▶ **What to do**
Where a line contains "CMHO ऑफिस में", begin there and restate word for word every line to the end of the entries below, pictures excluded.

Saved entries
::::
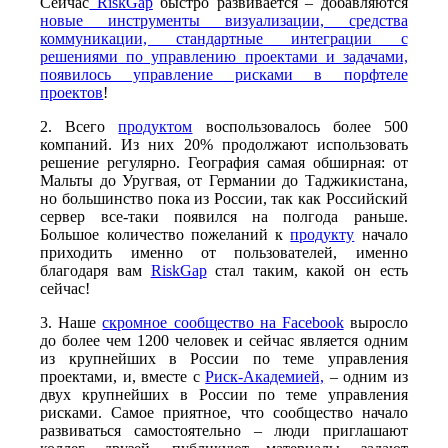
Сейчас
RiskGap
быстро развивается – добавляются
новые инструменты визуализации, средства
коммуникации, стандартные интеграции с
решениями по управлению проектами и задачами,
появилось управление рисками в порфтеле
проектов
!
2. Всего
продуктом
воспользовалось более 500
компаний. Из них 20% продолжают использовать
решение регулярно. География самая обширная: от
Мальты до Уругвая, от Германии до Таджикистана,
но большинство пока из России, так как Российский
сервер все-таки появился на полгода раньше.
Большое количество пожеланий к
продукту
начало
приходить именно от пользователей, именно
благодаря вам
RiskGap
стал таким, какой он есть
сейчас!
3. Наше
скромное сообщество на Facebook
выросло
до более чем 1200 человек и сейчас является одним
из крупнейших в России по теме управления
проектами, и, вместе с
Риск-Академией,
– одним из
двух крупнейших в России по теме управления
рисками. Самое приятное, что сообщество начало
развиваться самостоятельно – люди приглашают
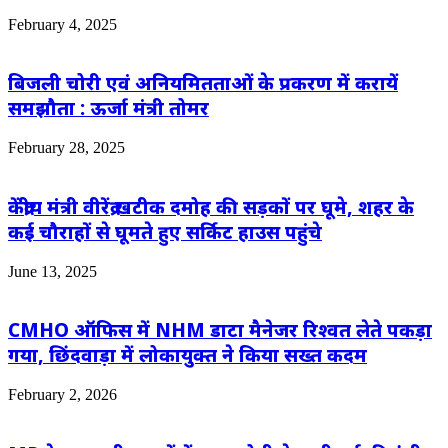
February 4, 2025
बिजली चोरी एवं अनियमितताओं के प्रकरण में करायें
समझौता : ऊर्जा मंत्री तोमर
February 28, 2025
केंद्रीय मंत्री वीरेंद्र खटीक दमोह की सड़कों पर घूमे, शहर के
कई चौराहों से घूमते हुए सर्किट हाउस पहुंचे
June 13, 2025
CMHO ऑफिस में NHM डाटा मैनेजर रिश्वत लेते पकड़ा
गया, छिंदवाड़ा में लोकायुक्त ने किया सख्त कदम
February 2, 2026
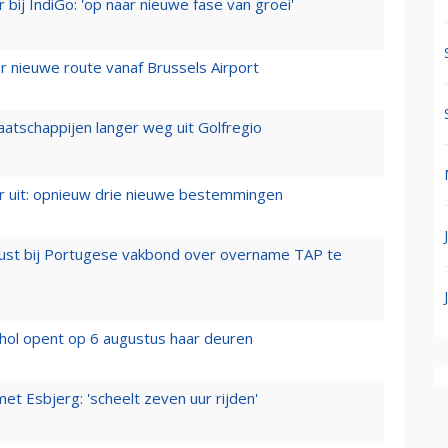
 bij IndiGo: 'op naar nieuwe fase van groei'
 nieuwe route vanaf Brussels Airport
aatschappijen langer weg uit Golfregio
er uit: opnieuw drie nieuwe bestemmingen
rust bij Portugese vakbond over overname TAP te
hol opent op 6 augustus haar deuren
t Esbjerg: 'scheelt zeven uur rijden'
::::
▶ **Answer space**
CMHO ऑफिस में NHM डाटा मैनेजर रिश्वत लेते पकड़ा
गया, छिंदवाड़ा में लोकायुक्त ने किया सख्त कदम
February 2, 2026
 bij IndiGo: 'op naar nieuwe fase van groei'
 nieuwe route vanaf Brussels Airport
aatschappijen langer weg uit Golfregio
er uit: opnieuw drie nieuwe bestemmingen
rust bij Portugese vakbond over overname TAP te
hol opent op 6 augustus haar deuren
t Esbjerg: 'scheelt zeven uur rijden'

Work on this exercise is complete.